Darknet: Image with 2 channels

Created on 9 Jul 2018 · 8Comments · Source: AlexeyAB/darknet

Can I use this network with images that only contains 2 channels? I'm dealing with x-ray images. The first channel is raw image(16bit grayscale) and the second channel is log transformed image. Does that work? And could you tell me which file should I modify? Thank you !

Source

ycui123

Most helpful comment

So you can convert it to the common 8-bit 3 channels in any way as you want and it will work:

or convert two 16-bit channels to the two 8-bit channels, and set all zeros in the 3rd channel.
or convert first 16-bit channel to the two 8-bit channels, and second 16-bit channel to the one 8-bit channel

Just you should do Training and Detection on the same type of converting.

Also you should disable some types of color data augmentation, i.e. set

saturation = 1.0
exposure = 1.5 
hue=0

instead of: https://github.com/AlexeyAB/darknet/blob/e301fee8a0d1343824dd8038bc051f728b93bc57/cfg/yolov3.cfg#L14-L16

AlexeyAB on 9 Jul 2018

👍3

All 8 comments

The first channel is raw image(16bit grayscale) and the second channel is log transformed image.

If you can convert these 2 channels (1st 16-bit + 2nd 8-bit) to the 8-bit 3-channels (total 24-bit), then just use such images for training and detection as usual.
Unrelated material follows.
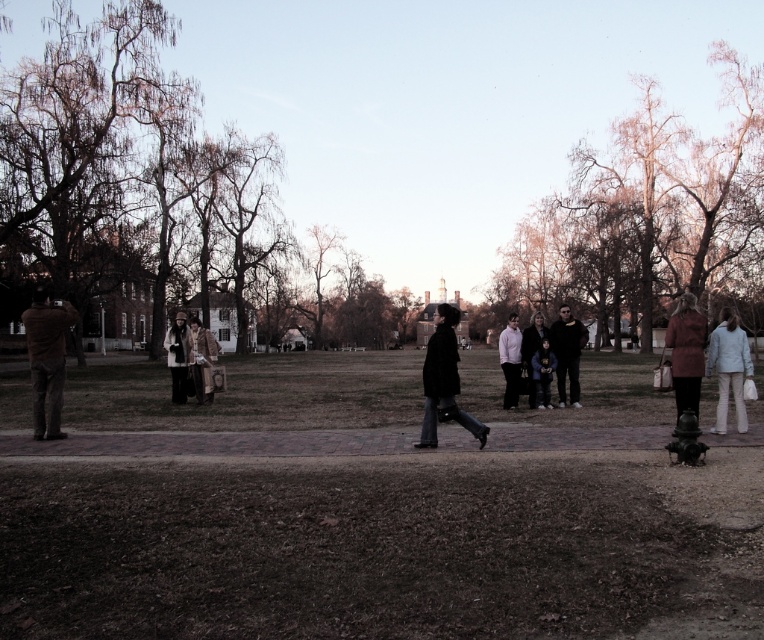 You are standing at the camera position and want to hand a light blue fabric coat at right to someone across the park. If you throw it with a maximum range of 10 meters, will it reach the coat?

The light blue fabric coat at right is 9.74 meters away from the camera. Since your maximum throwing range is 10 meters, you can successfully throw the coat to reach that distance.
If you can't convert in such a way, then you should change source code to do this. Look at these changes that were made to support 1-channel 8-bit images: https://github.com/AlexeyAB/darknet/pull/936/files

You should change these functions:

https://github.com/AlexeyAB/darknet/blob/e301fee8a0d1343824dd8038bc051f728b93bc57/src/image.c#L936-L954

Also if OpenCV is used:

If OpenCV isn't used:

AlexeyAB on 9 Jul 2018

Thanks for the quick reply. I could convert the two channels to 8 bit. And zero pad the 3rd channel? I wonder if that works?

ycui123 on 9 Jul 2018

The first channel is raw image(16bit grayscale) and the second channel is log transformed image.

Do you have 1st channel with 16 bit?
What number of bits in the 2nd channel (second channel is log transformed image)?

AlexeyAB on 9 Jul 2018

Yes. And the 2nd channel is also 16 bit since I transformed from the first channel.

ycui123 on 9 Jul 2018

So you can convert it to the common 8-bit 3 channels in any way as you want and it will work:

or convert two 16-bit channels to the two 8-bit channels, and set all zeros in the 3rd channel.
or convert first 16-bit channel to the two 8-bit channels, and second 16-bit channel to the one 8-bit channel

Just you should do Training and Detection on the same type of converting.

Also you should disable some types of color data augmentation, i.e. set

saturation = 1.0
exposure = 1.5 
hue=0

instead of: https://github.com/AlexeyAB/darknet/blob/e301fee8a0d1343824dd8038bc051f728b93bc57/cfg/yolov3.cfg#L14-L16

AlexeyAB on 9 Jul 2018

👍3

Thank you! I'll try and let you know!

ycui123 on 9 Jul 2018

Hi @AlexeyAB,

or convert two 16-bit channels to the two 8-bit channels, and set all zeros in the 3rd channel.

I used the above method and trained for 8000 iterations and I only have one class. I found that the model didn't overfit the data with more and more iterations.

Here's what I got for 8000 iterations:
for thresh = 0.25, precision = 0.86, recall = 0.65, F1-score = 0.74
for thresh = 0.25, TP = 652, FP = 103, FN = 348, average IoU = 62.57 %
mean average precision (mAP) = 0.677931, or 67.79 %

I followed all instructions you gave in https://github.com/AlexeyAB/darknet#how-to-train-to-detect-your-custom-objects

Are there any other ways to improve my performance? I want to lower FP as well as FN as much as possible. Should I train for more iterations?

Thank you

EDITED: My object is very small(usually within 100 * 100) and image is big(around 1200*4000).

ycui123 on 12 Jul 2018

Can we use route function to concat the two imge? But I don't know how to write in .cfg file in data layer.